1948 film by William Beaudine

Kidnapped is a 1948 American historical adventure film directed by William Beaudine and starring Roddy McDowall, Sue England and Dan O'Herlihy. It is based on the 1886 novel of the same name by Robert Louis Stevenson. The former child star McDowall plays David Balfour in the story about a young man cheated out of his birthright by his wicked, covetous uncle Ebenezer (Houseley Stevenson).

==Plot==
Scotland, 1751: At a stately manor near Edinburgh, the young David Balfour arrives with a sealed letter from his recently deceased father for Ebenezer, his uncle. It is meant to be delivered to a family lawyer to introduce David as the rightful heir to the property.

After slyly trying to kill his previously unknown nephew but failing, Ebenezer conspires with a sea captain, Hoseason, to take the boy hostage and sell him into slavery.

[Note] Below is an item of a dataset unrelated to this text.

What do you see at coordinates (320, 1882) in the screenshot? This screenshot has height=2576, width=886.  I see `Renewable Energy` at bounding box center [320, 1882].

A prisoner aboard ship, David soon meets Alan Breck, who, in need of rescue, now finds himself in danger of Hoseason stealing his gold and perhaps murdering him as well. David's quick intervention saves his life.

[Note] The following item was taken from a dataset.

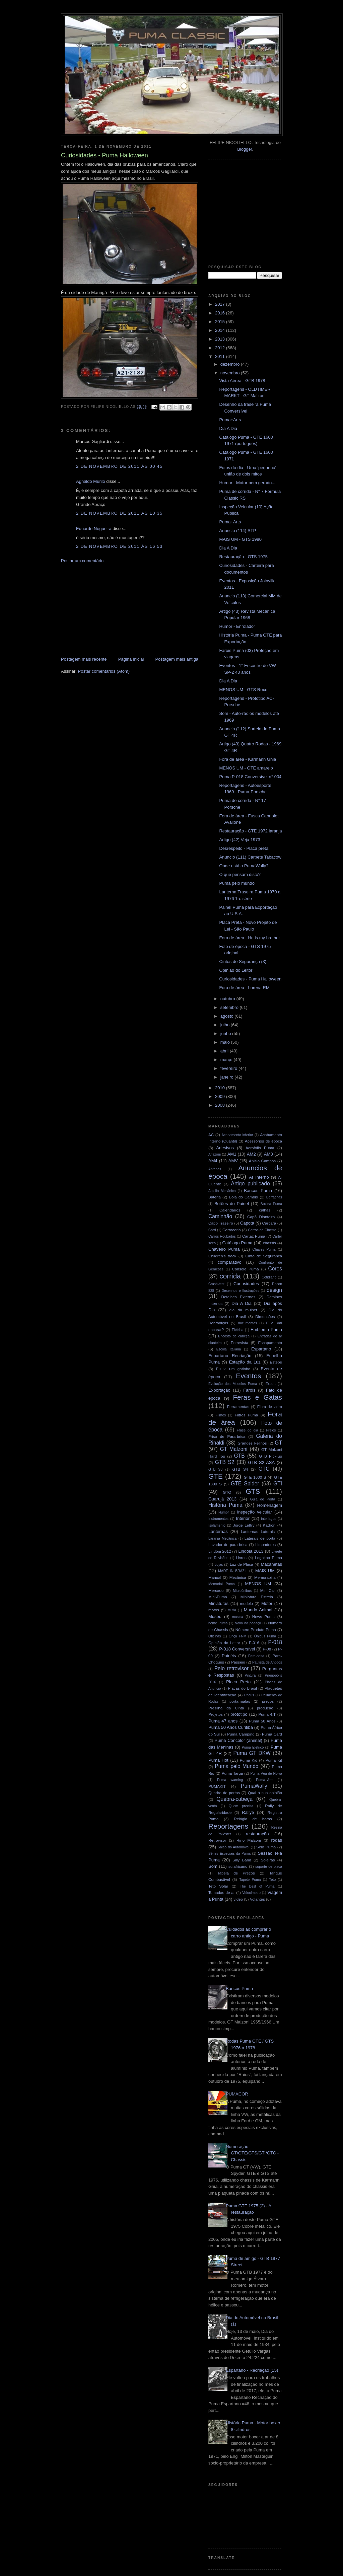 The height and width of the screenshot is (2576, 343). I want to click on 2 de novembro de 2011 às 16:53, so click(119, 546).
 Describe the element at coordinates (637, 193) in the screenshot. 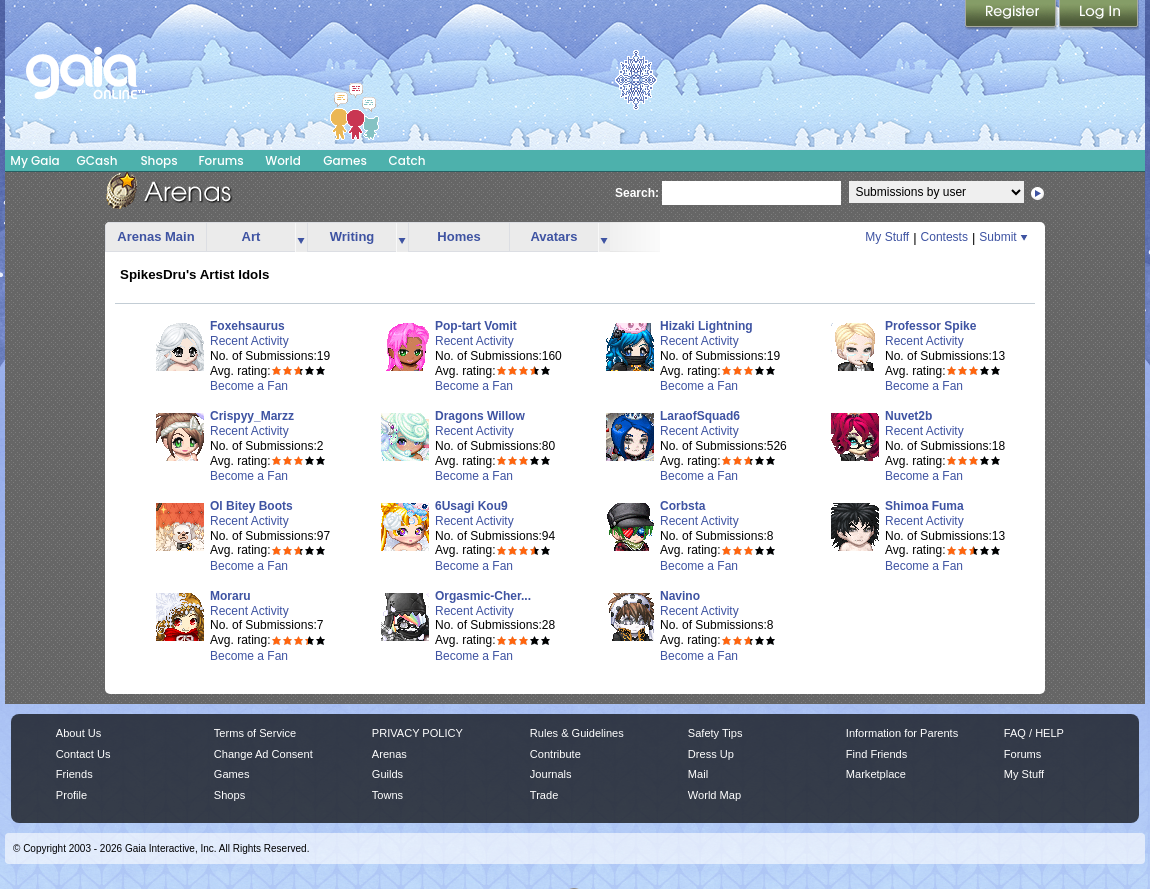 I see `Search:` at that location.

Washed up ashore after a storm, David is hidden by an innkeeper's daughter, Aileen, then begins a long and arduous journey home. With the help of Alan, he is able to coerce a confession about the kidnapping from his uncle that is overheard by the lawyer, who now knows David to be the proper heir. Hoseason, feeling betrayed, tries to kill Ebenezer in a sword fight, resulting in the deaths of both.

==Cast==

| Actor | Role |
|---|---|
| Roddy McDowall | David Balfour |
| Sue England | Aileen Fairlie |
| Dan O'Herlihy | Alan Breck |
| Roland Winters | Capt. Hoseason |
| Jeff Corey | Shuan |
| Houseley Stevenson | Ebenezer |
| Erskine Sanford | Rankeillor |
| Alex Frazer | Hugh Fairlie |
| Winifriede McDowall | Innkeeper's Wife |
| Robert J. Anderson | Ransome |
| Janet Murdoch | Janet Clouston |
| Olaf Hytten | The Red Fox |
| Erville Alderson | Mungo |
| Mary Gordon | Scotswoman |
| Hugh O'Brian | Sailor |
| Eric Wilton | Rankeillor's Secretary |
| Jimmie Dodd | Scottish Sailor |

==Production==
McDowall performed a radio version of the novel in 1946 with Douglas Fairbanks Jr.

In 1948 McDowall was making a series of films for Monogram Pictures on which McDowall would star and executive produce. They selected Kidnapped. Dan O'Herlihy, who had just appeared in Orson Welles' Macbeth was signed to play Alan Breck. Filming started on Santa Catalina in May 1948. The film unit used James Cagney's yacht, the Swift. Studio work took place at Nassour Studios.

Monogram considered making a sequel, David Balfour, also starring McDowall. It was meant to follow Tuna Clipper, the next McDowall-Parsons-Monogram film. However this did not eventuate.